What this task involves
From the data below, copy exactly the lines that lie between the one holding "cấp cho các nạn nhân vùng lũ cũng như xây" and the one holding "biết Đức sắp đạt được mục tiêu một triệu", including both, and nothing more.
━━━━━ Task input
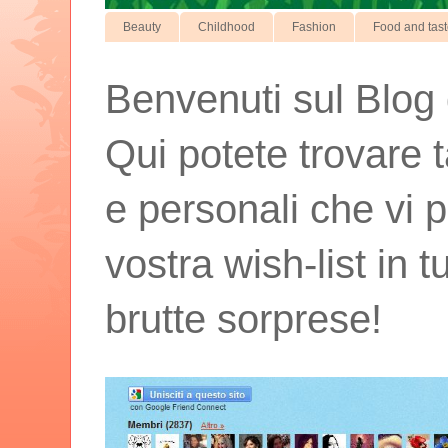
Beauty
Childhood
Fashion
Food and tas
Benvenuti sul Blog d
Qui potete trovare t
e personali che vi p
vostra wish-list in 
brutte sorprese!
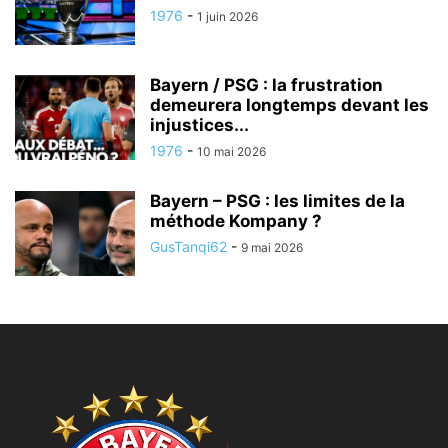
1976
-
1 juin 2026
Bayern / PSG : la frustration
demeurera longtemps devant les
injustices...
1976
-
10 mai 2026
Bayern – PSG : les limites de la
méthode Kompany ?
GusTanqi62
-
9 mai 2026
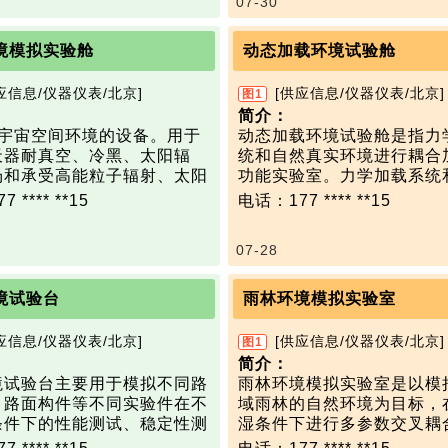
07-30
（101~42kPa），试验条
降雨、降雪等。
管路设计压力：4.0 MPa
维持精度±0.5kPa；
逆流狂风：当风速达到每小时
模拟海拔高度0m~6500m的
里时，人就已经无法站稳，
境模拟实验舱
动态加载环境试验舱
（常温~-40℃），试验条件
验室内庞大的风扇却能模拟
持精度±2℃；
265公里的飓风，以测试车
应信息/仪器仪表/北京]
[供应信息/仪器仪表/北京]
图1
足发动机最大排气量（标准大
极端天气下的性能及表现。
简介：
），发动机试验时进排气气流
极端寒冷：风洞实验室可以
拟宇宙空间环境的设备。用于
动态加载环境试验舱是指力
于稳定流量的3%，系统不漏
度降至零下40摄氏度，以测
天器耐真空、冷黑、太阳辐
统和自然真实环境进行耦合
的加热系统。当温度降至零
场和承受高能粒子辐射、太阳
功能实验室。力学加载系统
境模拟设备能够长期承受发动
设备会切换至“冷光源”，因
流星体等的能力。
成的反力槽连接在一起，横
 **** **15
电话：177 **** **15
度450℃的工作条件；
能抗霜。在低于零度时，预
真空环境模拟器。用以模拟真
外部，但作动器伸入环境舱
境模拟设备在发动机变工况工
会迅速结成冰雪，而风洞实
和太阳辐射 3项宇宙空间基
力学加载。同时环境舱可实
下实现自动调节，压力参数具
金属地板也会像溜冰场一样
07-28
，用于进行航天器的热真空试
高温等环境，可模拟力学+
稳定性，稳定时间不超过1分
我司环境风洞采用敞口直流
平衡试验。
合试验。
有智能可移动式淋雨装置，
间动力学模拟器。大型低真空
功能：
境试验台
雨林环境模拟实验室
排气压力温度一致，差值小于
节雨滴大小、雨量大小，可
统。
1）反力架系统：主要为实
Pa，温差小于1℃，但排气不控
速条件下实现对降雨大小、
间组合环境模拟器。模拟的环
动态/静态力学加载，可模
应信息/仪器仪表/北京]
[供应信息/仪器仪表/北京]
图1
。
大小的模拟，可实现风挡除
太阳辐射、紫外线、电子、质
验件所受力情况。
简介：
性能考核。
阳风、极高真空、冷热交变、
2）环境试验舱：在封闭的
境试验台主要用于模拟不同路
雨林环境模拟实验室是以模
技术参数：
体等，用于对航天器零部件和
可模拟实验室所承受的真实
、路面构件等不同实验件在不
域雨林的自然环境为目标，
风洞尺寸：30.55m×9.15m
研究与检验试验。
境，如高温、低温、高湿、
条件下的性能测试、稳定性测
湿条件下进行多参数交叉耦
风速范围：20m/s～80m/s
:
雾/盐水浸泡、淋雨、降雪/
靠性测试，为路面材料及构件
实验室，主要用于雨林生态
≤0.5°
━━━━━━━━━━
━━━━━ Task input
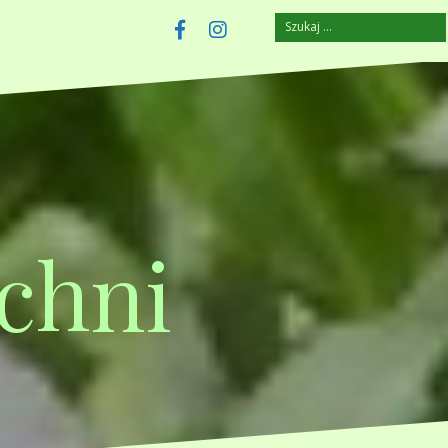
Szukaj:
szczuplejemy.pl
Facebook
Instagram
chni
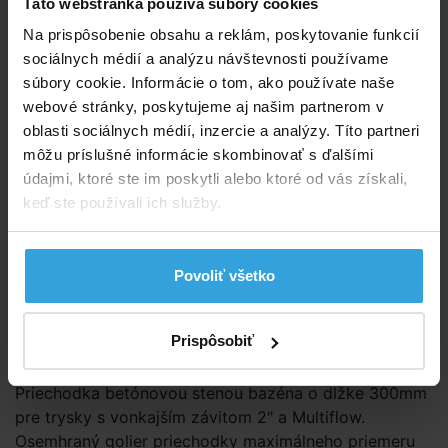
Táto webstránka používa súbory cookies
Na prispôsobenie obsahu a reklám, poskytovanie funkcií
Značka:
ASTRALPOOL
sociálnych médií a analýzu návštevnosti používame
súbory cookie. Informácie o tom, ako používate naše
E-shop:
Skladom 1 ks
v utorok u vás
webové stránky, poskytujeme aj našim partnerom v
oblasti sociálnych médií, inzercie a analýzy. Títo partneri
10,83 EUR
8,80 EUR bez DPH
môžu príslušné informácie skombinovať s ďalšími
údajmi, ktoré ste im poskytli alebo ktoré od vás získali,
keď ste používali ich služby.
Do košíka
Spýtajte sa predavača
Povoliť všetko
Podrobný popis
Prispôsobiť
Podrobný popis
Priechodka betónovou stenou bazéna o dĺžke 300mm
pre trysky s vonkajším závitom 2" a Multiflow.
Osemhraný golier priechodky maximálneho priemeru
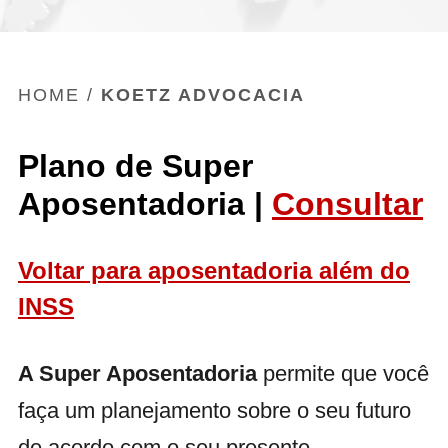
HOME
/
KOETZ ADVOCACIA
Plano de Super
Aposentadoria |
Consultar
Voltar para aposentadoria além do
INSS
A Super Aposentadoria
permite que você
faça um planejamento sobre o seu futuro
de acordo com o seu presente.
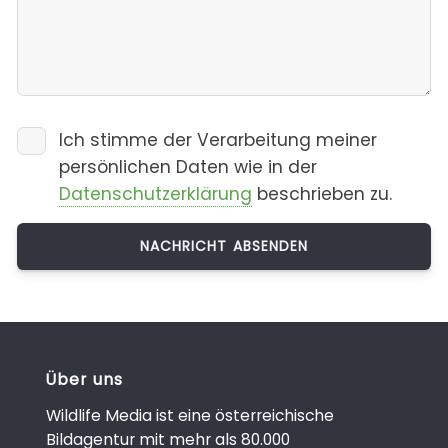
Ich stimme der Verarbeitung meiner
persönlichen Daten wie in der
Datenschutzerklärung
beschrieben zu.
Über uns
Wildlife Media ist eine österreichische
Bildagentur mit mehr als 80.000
━━━━━━━━━━
━━━━━ Task input
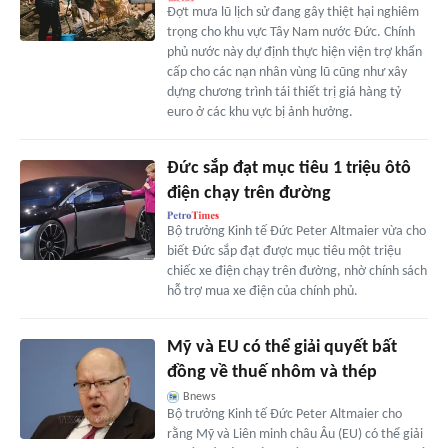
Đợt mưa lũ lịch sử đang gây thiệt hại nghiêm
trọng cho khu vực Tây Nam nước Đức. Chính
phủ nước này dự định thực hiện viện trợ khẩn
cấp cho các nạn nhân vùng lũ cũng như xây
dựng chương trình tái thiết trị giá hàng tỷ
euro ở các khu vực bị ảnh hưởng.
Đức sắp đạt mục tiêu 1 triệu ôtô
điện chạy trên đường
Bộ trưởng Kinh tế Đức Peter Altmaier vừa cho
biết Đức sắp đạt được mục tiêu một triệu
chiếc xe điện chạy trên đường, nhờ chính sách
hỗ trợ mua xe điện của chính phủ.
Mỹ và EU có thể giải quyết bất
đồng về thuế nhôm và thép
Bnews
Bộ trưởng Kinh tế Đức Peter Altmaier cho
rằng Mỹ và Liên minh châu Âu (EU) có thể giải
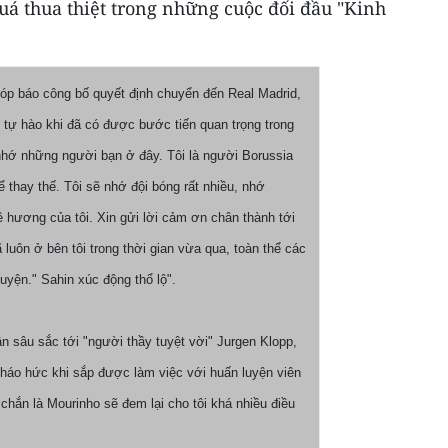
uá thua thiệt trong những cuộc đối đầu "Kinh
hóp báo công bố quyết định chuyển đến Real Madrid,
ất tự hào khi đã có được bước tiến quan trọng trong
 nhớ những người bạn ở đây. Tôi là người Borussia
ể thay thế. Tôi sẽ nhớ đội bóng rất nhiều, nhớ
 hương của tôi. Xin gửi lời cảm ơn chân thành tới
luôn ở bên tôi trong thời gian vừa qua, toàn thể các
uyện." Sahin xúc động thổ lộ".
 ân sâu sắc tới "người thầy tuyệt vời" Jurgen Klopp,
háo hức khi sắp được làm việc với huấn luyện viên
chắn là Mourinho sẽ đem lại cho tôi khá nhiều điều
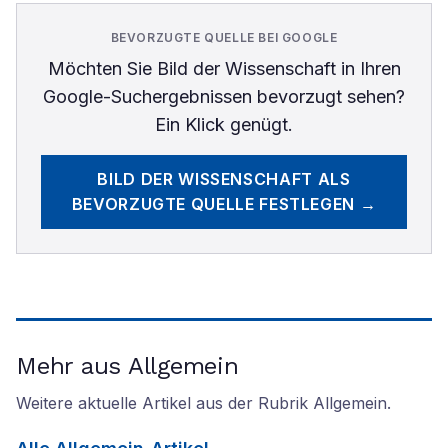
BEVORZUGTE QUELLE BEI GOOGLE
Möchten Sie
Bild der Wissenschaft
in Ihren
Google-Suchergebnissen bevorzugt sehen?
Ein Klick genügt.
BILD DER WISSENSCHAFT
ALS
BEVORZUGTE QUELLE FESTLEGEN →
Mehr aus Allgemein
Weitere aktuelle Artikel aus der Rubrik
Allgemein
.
━━━━━━━━━━
Result
cấp cho các nạn nhân vùng lũ cũng như xây
dựng chương trình tái thiết trị giá hàng tỷ
euro ở các khu vực bị ảnh hưởng.
Đức sắp đạt mục tiêu 1 triệu ôtô
điện chạy trên đường
Bộ trưởng Kinh tế Đức Peter Altmaier vừa cho
biết Đức sắp đạt được mục tiêu một triệu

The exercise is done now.